### PROMPT
Starting at the line below holding "네슘 결핍을 유발하기 쉬운 환경을 만들죠. 그렇다" and stopping at the line holding "핵심이 될 수 있을까요?", print every line exactly, both ends included, and leave the rest out.

### DATA FOR PROCESSING
==============================

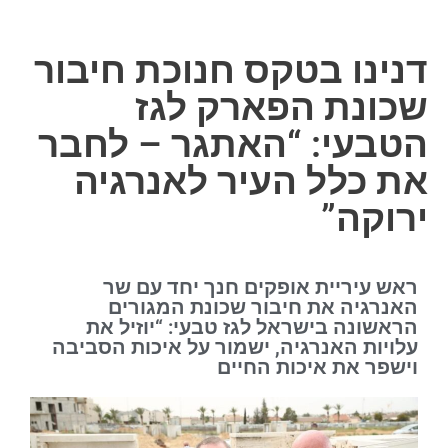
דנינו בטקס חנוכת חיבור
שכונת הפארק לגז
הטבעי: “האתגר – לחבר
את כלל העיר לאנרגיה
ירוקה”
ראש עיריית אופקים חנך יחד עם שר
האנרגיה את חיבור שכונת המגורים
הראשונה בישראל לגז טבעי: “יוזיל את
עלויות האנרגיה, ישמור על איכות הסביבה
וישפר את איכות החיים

==============================

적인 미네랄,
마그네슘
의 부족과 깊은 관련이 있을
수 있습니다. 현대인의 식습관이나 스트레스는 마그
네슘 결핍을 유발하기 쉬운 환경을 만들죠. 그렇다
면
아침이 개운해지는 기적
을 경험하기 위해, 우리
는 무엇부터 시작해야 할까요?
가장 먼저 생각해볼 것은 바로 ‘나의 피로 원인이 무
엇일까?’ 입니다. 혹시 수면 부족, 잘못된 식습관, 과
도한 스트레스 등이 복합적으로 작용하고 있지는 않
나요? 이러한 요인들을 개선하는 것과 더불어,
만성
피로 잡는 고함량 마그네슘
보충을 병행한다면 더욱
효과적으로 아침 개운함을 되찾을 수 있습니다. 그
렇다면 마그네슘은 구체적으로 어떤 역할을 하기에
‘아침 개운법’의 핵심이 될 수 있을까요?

==============================

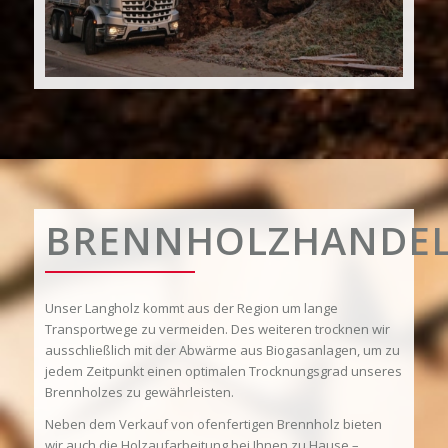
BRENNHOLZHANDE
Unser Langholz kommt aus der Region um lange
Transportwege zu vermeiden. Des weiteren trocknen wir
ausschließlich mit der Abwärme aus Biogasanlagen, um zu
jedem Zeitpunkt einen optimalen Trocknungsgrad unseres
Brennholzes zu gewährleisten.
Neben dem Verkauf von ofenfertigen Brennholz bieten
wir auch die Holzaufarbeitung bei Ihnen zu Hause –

==============================

### ANSWER BOX
네슘 결핍을 유발하기 쉬운 환경을 만들죠. 그렇다
면
아침이 개운해지는 기적
을 경험하기 위해, 우리
는 무엇부터 시작해야 할까요?
가장 먼저 생각해볼 것은 바로 ‘나의 피로 원인이 무
엇일까?’ 입니다. 혹시 수면 부족, 잘못된 식습관, 과
도한 스트레스 등이 복합적으로 작용하고 있지는 않
나요? 이러한 요인들을 개선하는 것과 더불어,
만성
피로 잡는 고함량 마그네슘
보충을 병행한다면 더욱
효과적으로 아침 개운함을 되찾을 수 있습니다. 그
렇다면 마그네슘은 구체적으로 어떤 역할을 하기에
‘아침 개운법’의 핵심이 될 수 있을까요?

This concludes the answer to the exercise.